Greenpeace activists delivered a letter opposing the latest shipment, along with a mock drum of plutonium- uranium oxide (MOX), to the British Consul General, Stephen Turner, in Queen St, Auckland today.
“The plutonium trade is completely unnecessary, highly dangerous and a potential terrorist target,” said Greenpeace New Zealand Campaign Manager Glyn Walters.
“Greenpeace is here today to sound the alarm and ask the British Government to intervene immediately to stop the shipments through the Pacific”.

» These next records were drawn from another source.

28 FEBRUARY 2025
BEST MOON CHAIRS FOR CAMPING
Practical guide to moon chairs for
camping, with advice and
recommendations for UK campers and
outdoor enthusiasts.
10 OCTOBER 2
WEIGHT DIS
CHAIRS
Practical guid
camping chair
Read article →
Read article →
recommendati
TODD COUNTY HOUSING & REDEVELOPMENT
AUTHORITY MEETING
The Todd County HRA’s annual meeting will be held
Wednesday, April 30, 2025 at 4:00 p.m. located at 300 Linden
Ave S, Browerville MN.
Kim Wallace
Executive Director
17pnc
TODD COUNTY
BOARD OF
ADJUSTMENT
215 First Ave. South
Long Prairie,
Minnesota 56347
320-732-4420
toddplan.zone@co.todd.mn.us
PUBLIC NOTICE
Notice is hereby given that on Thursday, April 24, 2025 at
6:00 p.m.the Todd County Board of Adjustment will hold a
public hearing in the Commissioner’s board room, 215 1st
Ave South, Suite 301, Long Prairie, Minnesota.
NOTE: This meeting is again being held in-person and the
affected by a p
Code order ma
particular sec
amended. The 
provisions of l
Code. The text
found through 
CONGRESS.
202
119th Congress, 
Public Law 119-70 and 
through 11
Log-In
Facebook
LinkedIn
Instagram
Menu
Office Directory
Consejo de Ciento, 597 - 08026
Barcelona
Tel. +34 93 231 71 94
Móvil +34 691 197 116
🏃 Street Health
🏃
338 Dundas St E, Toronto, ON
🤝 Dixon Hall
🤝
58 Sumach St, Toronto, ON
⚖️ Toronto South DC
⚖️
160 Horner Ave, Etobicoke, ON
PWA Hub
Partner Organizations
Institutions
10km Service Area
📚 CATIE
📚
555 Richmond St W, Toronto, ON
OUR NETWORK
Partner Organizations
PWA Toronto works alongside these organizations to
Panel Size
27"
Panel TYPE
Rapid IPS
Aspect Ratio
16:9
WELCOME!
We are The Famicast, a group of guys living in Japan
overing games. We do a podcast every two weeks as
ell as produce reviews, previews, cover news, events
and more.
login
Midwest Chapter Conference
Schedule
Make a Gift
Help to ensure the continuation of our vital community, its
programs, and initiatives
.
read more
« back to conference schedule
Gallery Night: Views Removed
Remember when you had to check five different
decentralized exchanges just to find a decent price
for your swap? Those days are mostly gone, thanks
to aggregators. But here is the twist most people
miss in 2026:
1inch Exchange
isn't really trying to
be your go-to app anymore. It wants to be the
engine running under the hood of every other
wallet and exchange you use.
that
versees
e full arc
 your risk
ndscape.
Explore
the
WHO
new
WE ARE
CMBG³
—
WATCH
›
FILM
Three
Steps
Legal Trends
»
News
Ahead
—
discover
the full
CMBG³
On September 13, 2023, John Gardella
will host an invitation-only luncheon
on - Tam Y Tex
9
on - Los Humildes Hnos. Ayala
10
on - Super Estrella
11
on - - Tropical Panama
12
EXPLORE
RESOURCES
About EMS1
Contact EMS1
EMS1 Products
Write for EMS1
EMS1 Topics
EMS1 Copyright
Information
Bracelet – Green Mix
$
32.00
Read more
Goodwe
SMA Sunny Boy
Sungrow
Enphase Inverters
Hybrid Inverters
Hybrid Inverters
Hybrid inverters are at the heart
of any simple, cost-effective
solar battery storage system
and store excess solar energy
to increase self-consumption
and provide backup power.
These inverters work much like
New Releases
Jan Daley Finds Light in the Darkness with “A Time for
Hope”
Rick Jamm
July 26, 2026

Two armed British Nuclear Fuels Ltd (BNFL) freighters, Pacific Pintail and the Pacific Teal, left England on Friday bound for Japan, to return rejected plutonium shipped with falsified critical safety data by BNFL. This could be transported via the Tasman Sea.
Japan demanded the return of the material as a pre- condition for any further plutonium MOX contracts.
“The UK and Japan arrogantly refuse to warn countries en route in advance, or to consult them on environmental and security risks. Millions of people around the world have a right to know of the dangers they are being exposed to because of the arrogance and incompetence of the nuclear industry,” said Mr Walters.
“This shipment needs to be stopped and we will do all we can to peacefully prevent it happening," Mr Walters said.
The Greenpeace ship MV Esperanza has set sail for Japan to oppose the shipment.
Greenpeace would use its ship and other resources to ‘sound the alert’ on this shipment. The organisation is also considering legal action to stop the return shipment because it would breach UK and international law.
BNFL and the British Government hope that the return shipment from Japan in June, which includes 255 kilograms of plutonium, enough plutonium for 50 nuclear bombs, will result in contracts to ship more than 25,000 kilograms of plutonium to Japan over the next decade.
Only three weeks ago, a senior Japanese politician, Ichiro Ozawa, stated that Japan could make thousands of nuclear weapons using its plutonium.
"A massive expansion of Japan's plutonium programme pivots on this proposed shipment of reject material back to the UK, " says Mr Walters.
The route of the June shipment from Japan to the UK remains secret but Japanese officials have confirmed it will be one of three options: via the Pacific, Panama Canal, Caribbean, Atlantic Ocean and Irish Sea; via the Pacific, Cape Horn, Atlantic Ocean and Irish Sea; via the Pacific, Tasman Sea, Cape of Good Hope, Atlantic Ocean and Irish Sea.